Dienstag, 7. Oktober 2008

Die Konjunktiv-Straftat: 'Könnte begehen ...'

4 Verbrecher

Von Karl Weiss

Mit neuen Straftatbeständen will die Bundesregierung nun endgültig den Menschenrechten in Deutschland den Garaus machen. Da war nicht nur Schäuble, der sich für den vorbeugenden Todesschuss gegen mutmassliche Terroristen und für die Aufhebung der Unschuldsvermutung bei Terrorismusverdacht aussprach, da war nicht nur Verteidigunsminister Jung, der offen aussprach, er würde sich nicht an das Verfassungsgerichtsurteil gegen das Abschiessen von entführten Passagierflugzeuen halten und er hätte bereits Luftwaffen-Piloten, die das für ihn besorgen würden, jetzt hat Frau Zypries auch das Einführen neuer Straftaten angekündigt. Die Vorbereitung von schweren Verbrechen soll jetzt strafbar werden, ebenso das Einstellen von Bombenbauanleitungen in das Internet, die Teilnahme an Terror-Camps und das Beschaffen und Vorhalten von Materialien, die für Terroranschläge dienen können.

Beckstein

Bisher sind fast alle Straftaten (mit der Ausnahme der Straftat der „Unterstützung bzw. Mitgliedschaft in einer kriminellen Vereinigung“, Paragraph 129 a) in Deutschland im wesentlichen eindeutig definiert. Besonders schwere Straftaten, wie z.B. Mord, sind sogar akribisch beschrieben (in diesem Fall in der Abgrenzung zu Totschlag).

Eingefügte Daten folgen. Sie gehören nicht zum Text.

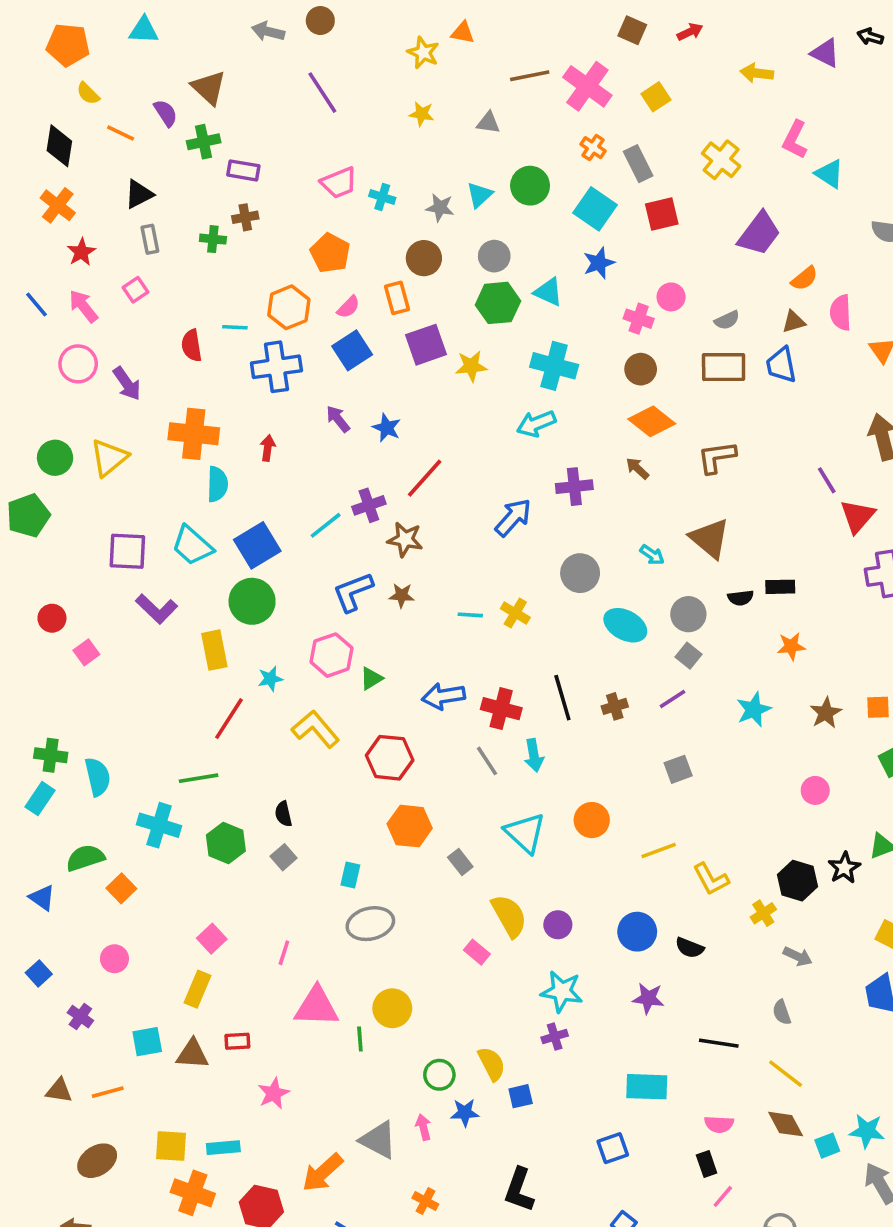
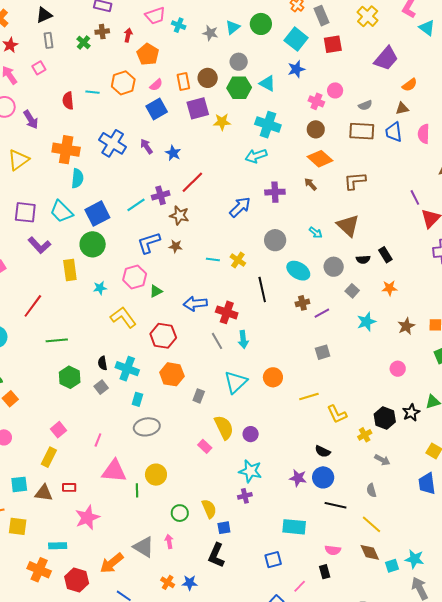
green cross: (213, 239) -> (83, 42), turned 32
brown circle: (424, 258) -> (208, 78), moved
pink semicircle: (841, 313) -> (424, 134), moved
blue cross: (276, 367) -> (113, 143), moved, turned 36
red arrow: (268, 448) -> (128, 35), moved
black rectangle: (780, 587) -> (385, 255), turned 56
gray square: (689, 656) -> (352, 291), moved
black line: (562, 698) -> (262, 290), moved
brown cross: (615, 706) -> (302, 303), moved
red line: (229, 719) -> (33, 306), moved
cyan cross: (159, 825) -> (127, 369), moved
cyan triangle: (525, 833) -> (236, 382), turned 30
gray rectangle: (460, 862) -> (199, 396), turned 56
blue circle: (637, 932) -> (323, 477), moved
pink star: (274, 1093) -> (87, 518), size x1.4
blue star: (465, 1113) -> (190, 583), moved
yellow square: (171, 1146) -> (18, 526), moved
black L-shape: (519, 1190) -> (216, 555), moved
pink line: (723, 1196) -> (300, 586), moved

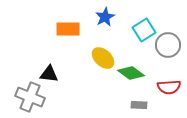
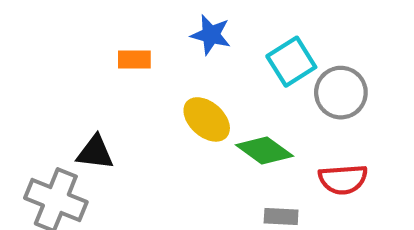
blue star: (105, 17) -> (211, 35), turned -30
orange rectangle: (68, 29) -> (134, 60), size x0.7

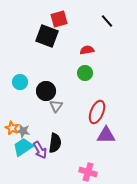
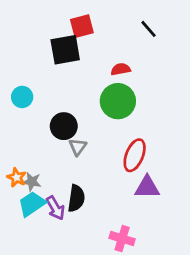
black square: (47, 36) -> (65, 50), turned -30
green circle: (85, 73) -> (118, 101), size x1.6
cyan circle: (20, 82) -> (22, 97), moved

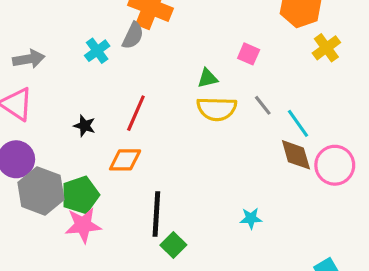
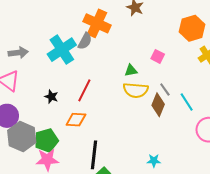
cyan cross: (97, 51) -> (62, 50), size x1.8
brown diamond: (296, 155) -> (158, 105), moved, turned 35

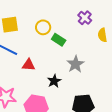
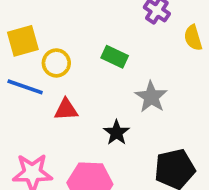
yellow circle: (43, 27) -> (56, 63), moved

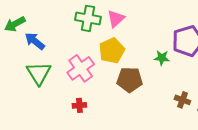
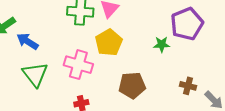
pink cross: (81, 68) -> (78, 65), turned -32
brown pentagon: (130, 80) -> (132, 85), moved

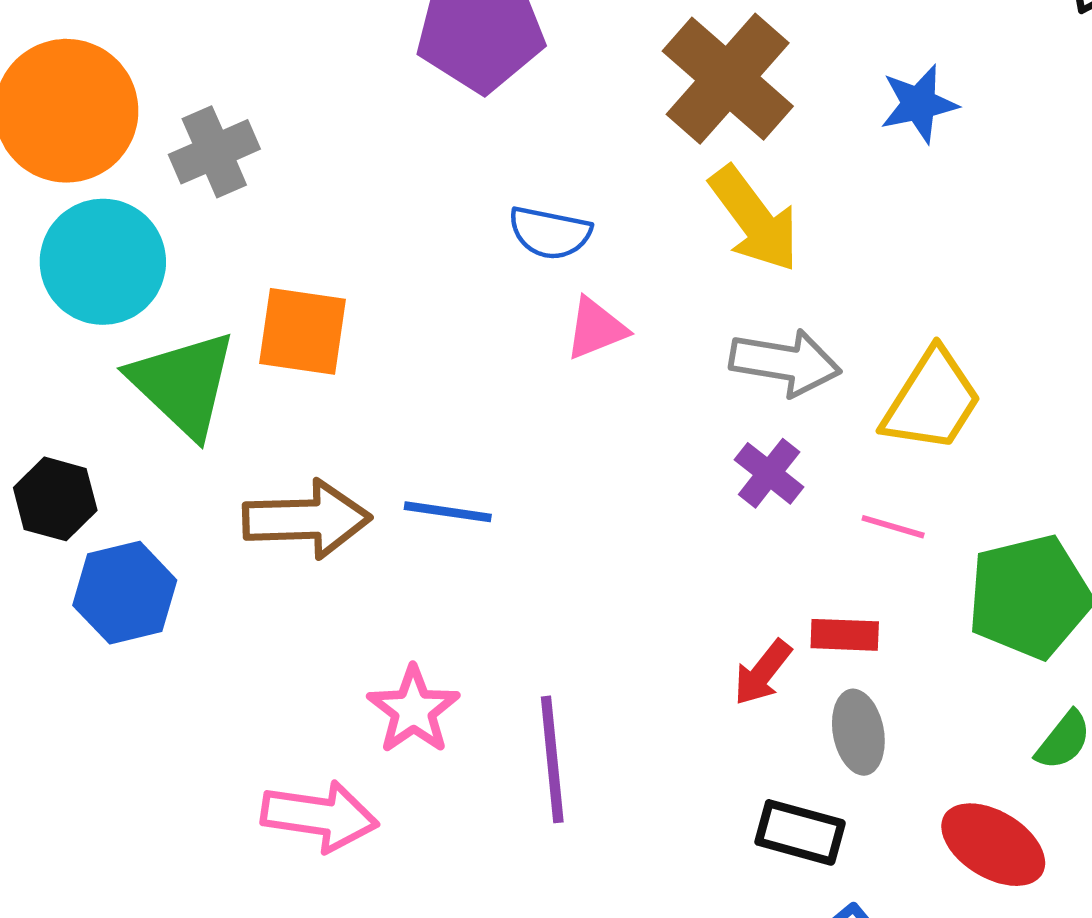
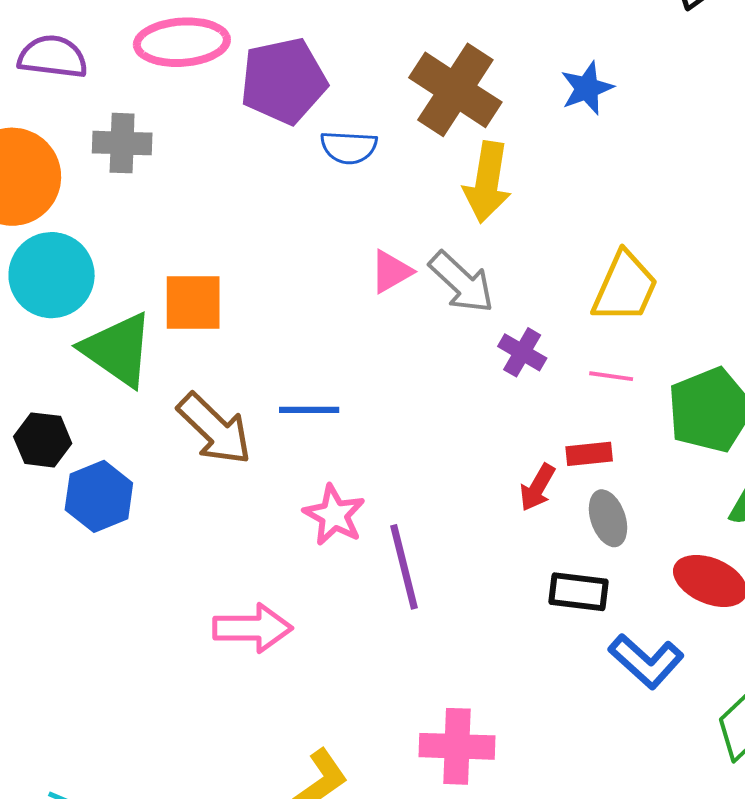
gray cross: (214, 152) -> (122, 143), moved, turned 34
yellow arrow: (754, 219) -> (487, 182), turned 54
blue semicircle: (550, 233) -> (349, 147), moved
gray arrow: (785, 363) -> (462, 282), moved, turned 42
brown arrow: (307, 519) -> (214, 429), turned 54
pink star: (413, 710) -> (334, 515), moved

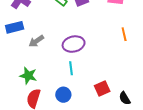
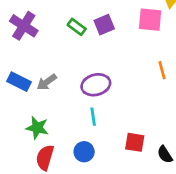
blue rectangle: (15, 27) -> (19, 82), moved, turned 42
red square: (102, 88) -> (135, 142), turned 35

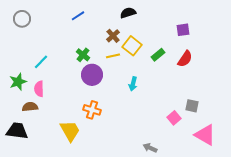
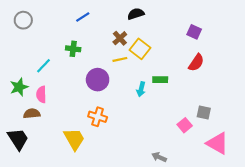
purple square: (183, 30) -> (194, 32), turned 32
green cross: (83, 55) -> (73, 49), moved, turned -32
green rectangle: (158, 55) -> (160, 80), moved, turned 40
black trapezoid: (17, 131) -> (18, 139), turned 50

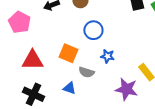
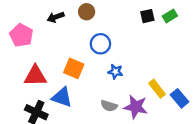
gray semicircle: (86, 72) -> (109, 106), moved
blue triangle: (69, 88) -> (62, 97), moved, size x1.5

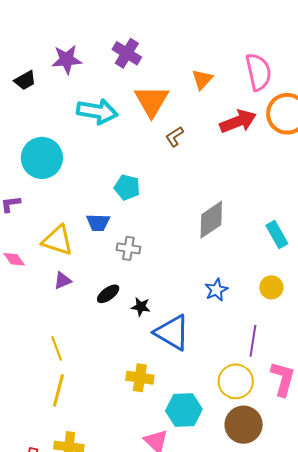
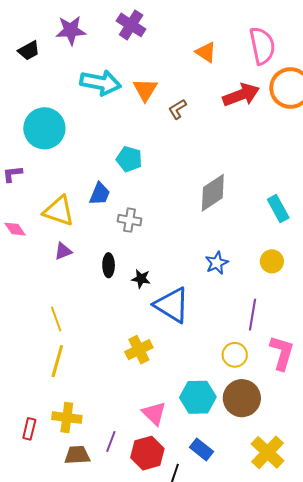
orange triangle: (202, 79) -> (206, 52), turned -40
orange triangle: (152, 101) -> (145, 90), moved, size x0.7
blue trapezoid: (98, 223) -> (100, 194), turned -70
black ellipse: (108, 294) -> (109, 265), turned -55
yellow cross: (140, 378) -> (139, 350), turned -36
yellow circle: (236, 381) -> (235, 355), size x0.7
cyan hexagon: (184, 410) -> (198, 397), moved

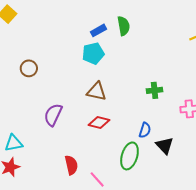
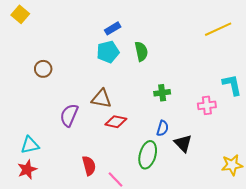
green semicircle: (124, 26) -> (141, 51), moved
green cross: (155, 90) -> (162, 93), moved
brown triangle: (96, 91) -> (101, 99), moved

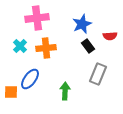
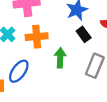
green arrow: (65, 91) -> (60, 58), moved

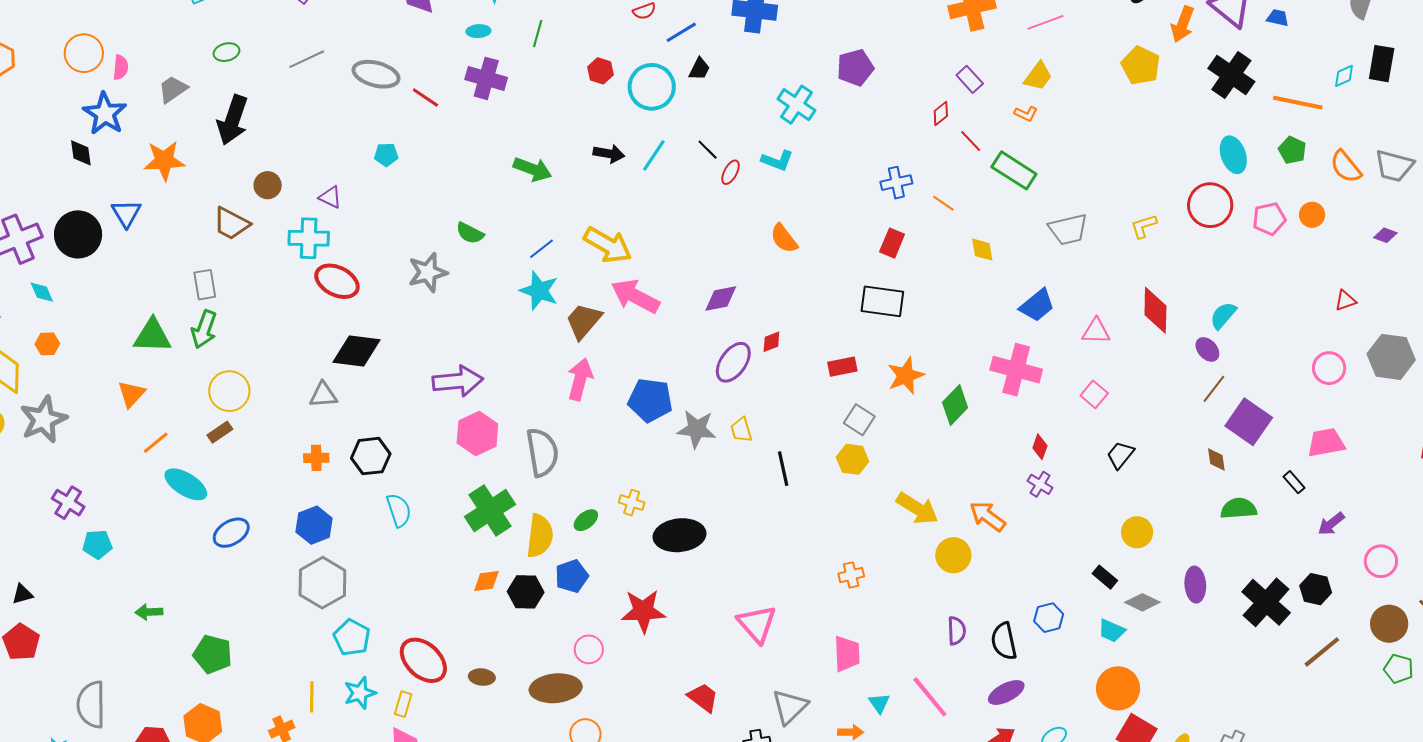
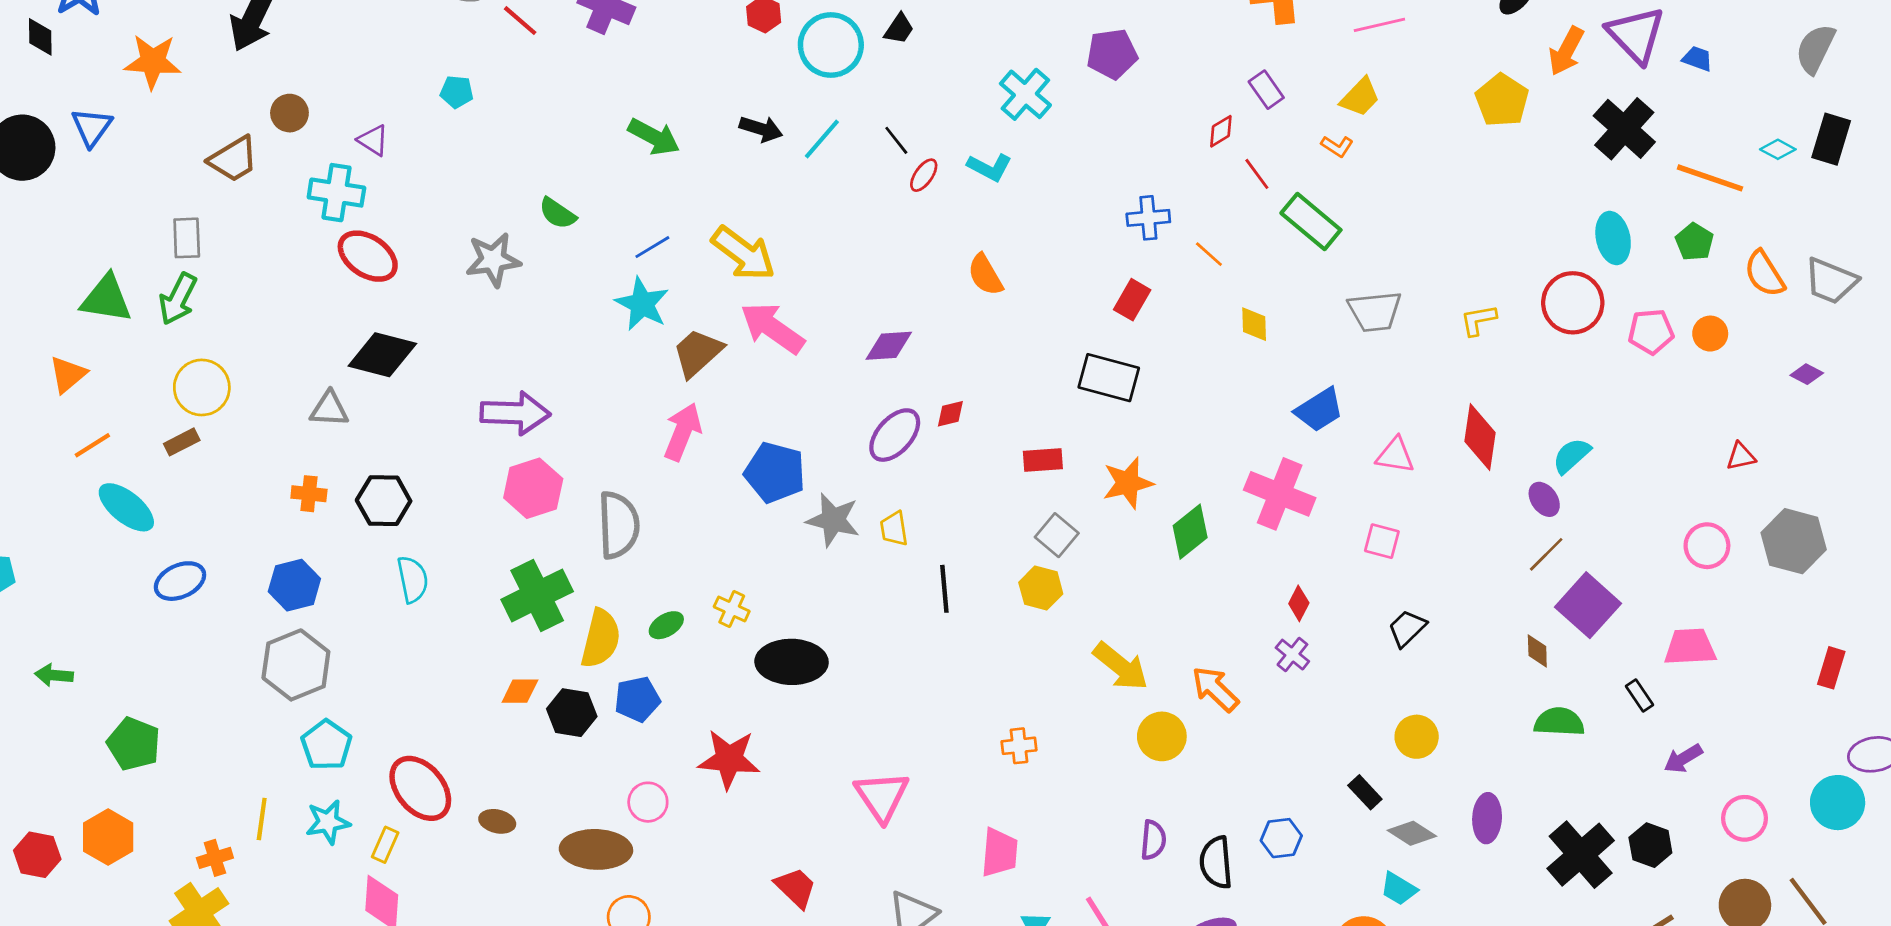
cyan diamond: (1344, 76) -> (1778, 149), turned 45
brown trapezoid: (231, 224) -> (233, 159), turned -66
pink square: (1094, 394) -> (1382, 541), turned -32
cyan trapezoid: (1112, 631) -> (1399, 889), moved

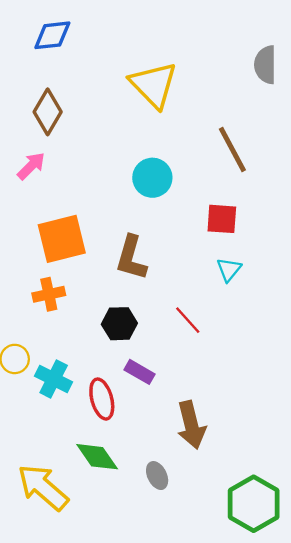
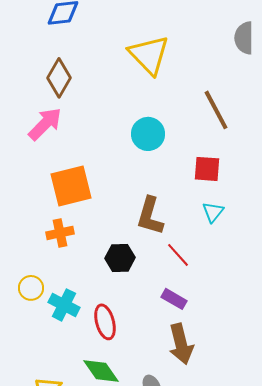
pink arrow: (31, 166) -> (45, 124), size x1.4
brown L-shape: (131, 258) -> (150, 216), moved
purple rectangle: (139, 372) -> (174, 299), moved

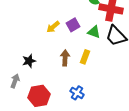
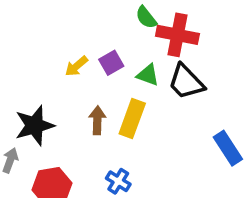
yellow rectangle: (85, 57) -> (132, 118), size x1.5
black star: (29, 61) -> (35, 125), size x1.6

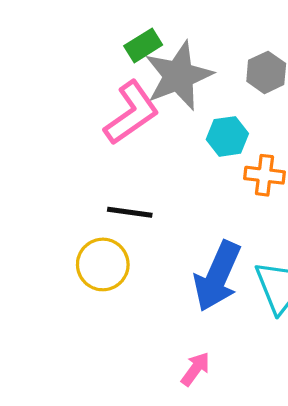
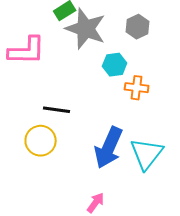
gray star: (179, 76) -> (86, 29), turned -30
pink L-shape: (131, 113) -> (27, 51), moved, turned 36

Das ist nur natürlich. Wirklich verurteilt soll nur werden, wer genau jene Bedingungen erfüllt, ansonsten fällt er in eine leichtere Kategorie oder geht straffrei aus. Dies ist zwingend Bestandteil der Gesetzgebung jeden Staates, der die allgemeinen Menschenrechte zur Grundlage seiner Gesetzgebung gemacht hat. Wäre es anders, würde man die Straftaten, speziell die schweren Straftaten, nur generell beschreiben und es jedes Mal einem Richter überlassen, ob er den Angeklagten nach diesem oder einem anderen Paragraphen oder gar nicht bestrafen will, wäre dies ein Rückfall in feudalistische oder obrigkeitsstaatliche Zeiten, als die Feudalherren bzw. die „Obrigkeit“ gleichzeitig die Richter waren und nach Gutdünken entschieden. Dann würden Mörder ohne Strafe ausgehen, während leichte Straftaten mit schwersten Strafen belegt würden und Personen, welche das Wohlwollen des jeweiligen Richters haben, gingen straffrei aus.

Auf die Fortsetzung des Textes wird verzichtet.